For many doctors around the world this may be a foreign term. I know all about internship, but what is comm serve? Well, here in our quaint little politically corrupt and failing health care system we do not just one, but three years of required government service, after the six year degree, prior to being allowed to work independently or to specialize. The first two years are the internship (training under supervision – though that in itself is debatable!), followed by one year of ‘payback’ to the government for their investment in our education. Yes indeed, you have calculated correctly, that is nine years in total (and soon to be 10 for the poor younger generation to follow!)

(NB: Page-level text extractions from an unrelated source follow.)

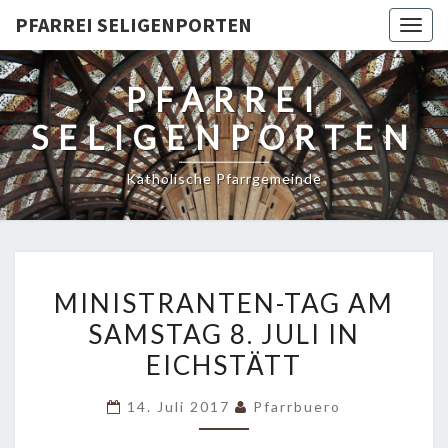
PFARREI SELIGENPORTEN
Togg
navig
PFARREI
SELIGENPORTEN
Katholische Pfarrgemeinde
MINISTRANTEN-
MINISTRANTEN-TAG AM
TAG
SAMSTAG 8. JULI IN
AM
EICHSTÄTT
SAMSTAG
8.
14. Juli 2017
Pfarrbuero
JULI
IN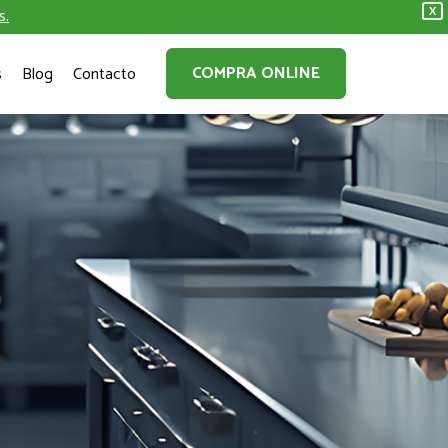
s.
X
COMPRA ONLINE
s
Blog
Contacto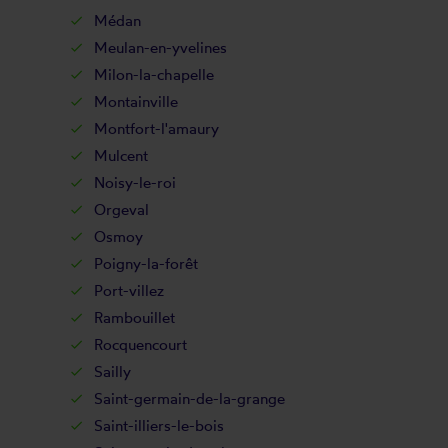
Médan
Meulan-en-yvelines
Milon-la-chapelle
Montainville
Montfort-l'amaury
Mulcent
Noisy-le-roi
Orgeval
Osmoy
Poigny-la-forêt
Port-villez
Rambouillet
Rocquencourt
Sailly
Saint-germain-de-la-grange
Saint-illiers-le-bois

Through the stress and anxiety (read: mental breakdown) of making this decision I was reminded of all the moments in my life where I have faced a big decision, a life changing decision where “two roads diverged in a yellow wood, and sorry I could not travel both.” In grade 7 I encountered my first hurdle. I was lucky enough to have an amazing big sister who forged ahead with courage to allow timid me to follow with less fear and greater understanding of the road she had travelled. It was coming to the end of primary school and I had excelled, as only a 12 year old can, with a brown tipped nose and a hunger for knowledge. My sister, a few years older, had gone to a public high school, a great one too. But now, a few years later, my parents had a bit more financial stability and a chid with potential. I was carted off to multiple admissions testing for the top private schools in the area, and I did well. The world (well, the neighborhood) was my oyster, but my parents left the final decision to me. It was an easy decision then. Timid me imagining going to a school with no friends? No big brave sister? Weird looking brown hats? Hell no! And that was the end of my private school education. Do I regret it? Well, I would have loved to learn French and play the violin, nothing I can’t learn to do in the future! I graduated high school with double honors and became a doctor, not so bad for a public school kid eh?

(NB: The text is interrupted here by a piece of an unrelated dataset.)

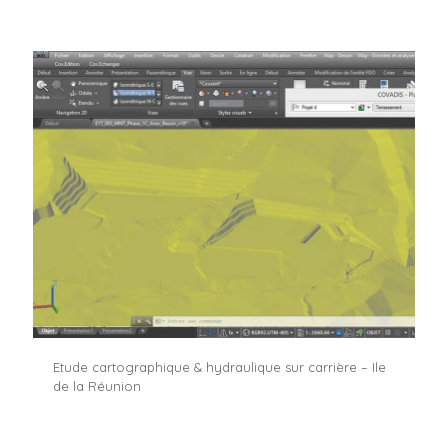
Etude cartographique & hydraulique sur carrière – Ile
de la Réunion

My next challenge was picking my career. And I will happily admit I skidded off in the wrong direction at high speed before crashing out. While maths gets the old ticker going, business science just didn’t do anything for me. I quickly dropped out and refocused on what was important to me in a career, happiness. Chris Gardner may have found his happyness in business, but my happiness was found in books and patients and the intellectually stimulating world of medicine. Every day I get to play Sherlock Holmes. I have bad days, days when I reminisce over all the money I could have been rolling in on all the free weekends I would have had, when one mistake wouldn’t cause harm or a tough day at work wouldn’t have meant certifying a newborn. But then I remember, I am Alan Turner and my patient is enigma, and when I crack that code it feels like I have saved the world. Even though it is just one life, it is a life…and I have made a difference.

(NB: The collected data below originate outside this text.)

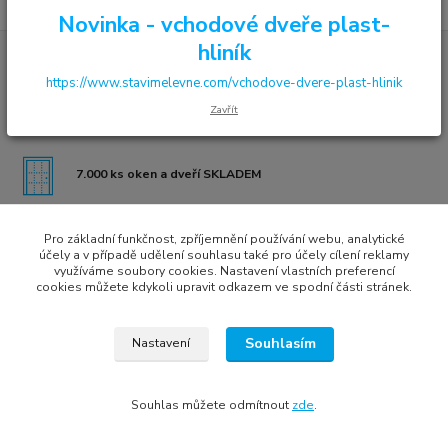
Novinka - vchodové dveře plast-
hliník
https://www.stavimelevne.com/vchodove-dvere-plast-hlinik
VYSOKÁ KVALITA ZA ROZUMNOU CENU
Zavřít
7.000 ks oken a dveří SKLADEM
Pro základní funkčnost, zpříjemnění používání webu, analytické
VLASTNÍ PRODEJNA V KLATOVECH
účely a v případě udělení souhlasu také pro účely cílení reklamy
využíváme soubory cookies. Nastavení vlastních preferencí
cookies můžete kdykoli upravit odkazem ve spodní části stránek.
Souhlasím
Nastavení
Všechna práva vyhrazena © 2022
Tomáš Treybal | Internet media marketing
Vytvořeno na
Eshop-rychle.cz
Souhlas můžete odmítnout
zde
.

So finally after two years of internship (and yes that was an easy choice, as before I made the safe choice and stuck with what I knew) I have come to another fork in the road. This fork has been difficult as I want to challenge myself and also experience the world, a different point of view in a new city. All of my internalized thoughts of picking high schools and career options have regurgitated themselves into my brain, the tension and drama of something new, the monster lurking in the unknown. What if, what if, WHAT IF? But then, what if I do nothing, and live my life in the same hospital, the same doctors, the same town, the same view. Like Dorothy, I am ready to head out on an adventure, no doubt I will encounter a few flying monkeys on the way but I have my wizard and cowardly kitty in tow. I’m sure I will tap my crocs together thinking ”there’s no place like home” in the coming months. But…I want the perspective from eternity, and eternity starts one small step away from this life, into the next.